Fiona Hurley, director of Cork City’s Migrant Rights Centre, believes asylum accommodation centres are located in all types of areas and that if there is an issue with the availability of services in a particular location, the question should be how services can be made adequate for both the existing community and the new arrivals.

There is “a narrative that has been building that frames the beneficiaries of temporary protection or asylum seekers solely as burdens on their communities”, she says. This should be a matter of concern, she says.

Amanda Nyoni, from the Movement of Asylum Seekers in Ireland, is against the idea that audits be carried out when deciding where to locate asylum accommodation centres “because that creates more hate”, though she does believe that disadvantaged areas are housing higher numbers of asylum seekers than wealthier areas, and that more consideration is needed when it comes to where to locate people.

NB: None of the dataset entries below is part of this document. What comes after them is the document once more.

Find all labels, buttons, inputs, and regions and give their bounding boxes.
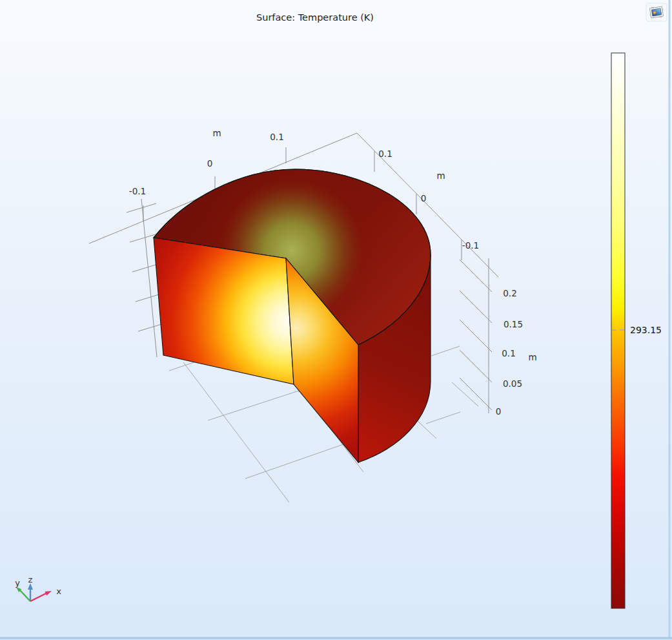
colorbar-gradient (611, 53, 625, 608)
x-axis-unit: m (212, 128, 221, 138)
y-tick-label: 0 (421, 193, 427, 203)
z-tick-label: 0.1 (502, 348, 515, 358)
y-tick-label: 0.1 (378, 149, 392, 159)
x-tick-label: 0.1 (270, 132, 283, 142)
triad-y-label: y (15, 578, 20, 588)
z-tick-label: 0.15 (504, 319, 523, 329)
y-axis-unit: m (436, 170, 445, 181)
triad-x-label: x (56, 586, 61, 596)
z-tick-label: 0 (496, 406, 502, 417)
plot-thumbnail-button[interactable] (646, 3, 667, 21)
z-tick-label: 0.05 (503, 378, 522, 389)
plot-thumbnail-icon (649, 6, 663, 18)
plot-title: Surface: Temperature (K) (256, 12, 374, 23)
y-tick-label: -0.1 (462, 240, 479, 251)
window-border-right (669, 0, 671, 640)
colorbar-tick-label: 293.15 (630, 325, 662, 335)
window-border-bottom (0, 637, 672, 639)
plot-canvas[interactable]: Surface: Temperature (K) (0, 0, 672, 640)
x-tick-label: -0.1 (129, 186, 146, 196)
z-tick-label: 0.2 (503, 288, 516, 298)
triad-z-label: z (28, 575, 33, 584)
graphics-window[interactable]: Surface: Temperature (K) (0, 0, 672, 640)
z-axis-unit: m (528, 352, 536, 362)
x-tick-label: 0 (207, 158, 213, 169)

“An audit is absolutely needed, as a nation, to identify the needs of all Irish communities. But what is being proposed will pit vulnerable people against vulnerable people.”

There has been consistent criticism of the level of engagement between the State and local communities in relation to accommodation facilities, but an official working in the area says part of the problem is that local representatives shy away from becoming involved.

“They don’t want to take ownership of the issue,” the official says. “They see their role as helping communities put forward their problems rather than helping them understand the need for this housing.”

Audits of services, the source says, would only show that every part of the country needs more GPs and more housing. “That’s got nothing to do with immigration. That’s because we have a problem with our GP system. Migrants come into the area and people use that as an occasion to speak about the lack of services.”

Labour Party TD Ivana Bacik says it is important to respond respectfully to people’s fears and not dismiss them, and to engage with people about the asylum process. “The real story is that more than 100,000 people have come here and, for the most part, people have shown fantastic integration with only small numbers rejecting them.”

The protests in November 2022 in Dublin’s East Wall against the decision to accommodate approximately 400 asylum seekers in a former office block on the East Wall Road are viewed by many as the first such response to the State’s efforts to deal with its international protection obligations. A local political activist, Malachy Steenson, who was very involved in those protests, was elected as an independent to Dublin City Council in the recent local elections.

When The Irish Times visited East Wall Road this week, there was no noticeable security at the accommodation centre, with residents sitting outside chatting, smoking and consulting their smartphones.

“I don’t hear people talking about it a lot, to be honest,” says local resident Aoife King, when asked about attitudes towards the centre. “I see things online, but when you walk around the community, you don’t see it much. I haven’t seen any issues recently, and I walk past it quite often. I don’t hear people giving out about it.”

Aoife King, who lives in East Wall in Dublin

Holly Donnelly, who works in the local Spar and lives in the area, thinks many people are still annoyed about the centre “but I think they have come to terms with it. They are not going to go away, so they have to live with it. It has sort of died down.”

Another resident, Josephine Kelleher, says that at the time of the 2022 protests she met a man carrying an anti-immigrant placard who asked for directions to the East Wall Road. “I don’t personally know anyone who participated in that protest,” she says. The building has been used by asylum seekers for two years now “and I have never witnessed a single thing I’d call alarming, no odd exchanges or escalations. Everyone seems to be getting on with things and getting along.”